Each line from the one containing "regula el Registro" through the final line of the data below must be repeated exactly.

===== MATERIAL PROVIDED =====

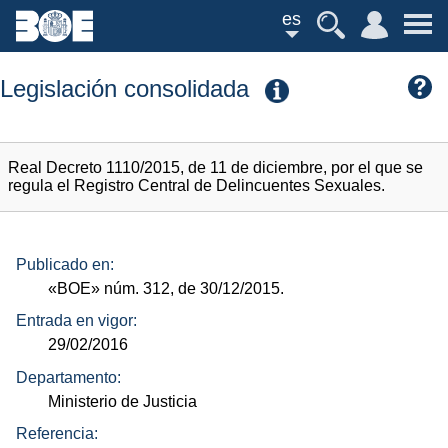
es
Legislación consolidada
Real Decreto 1110/2015, de 11 de diciembre, por el que se
regula el Registro Central de Delincuentes Sexuales.
Publicado en:
«BOE»
núm.
312, de 30/12/2015.
Entrada en vigor:
29/02/2016
Departamento:
Ministerio de Justicia
Referencia:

=====

◆ RESULT OF THIS EXERCISE ◆
regula el Registro Central de Delincuentes Sexuales.
Publicado en:
«BOE»
núm.
312, de 30/12/2015.
Entrada en vigor:
29/02/2016
Departamento:
Ministerio de Justicia
Referencia:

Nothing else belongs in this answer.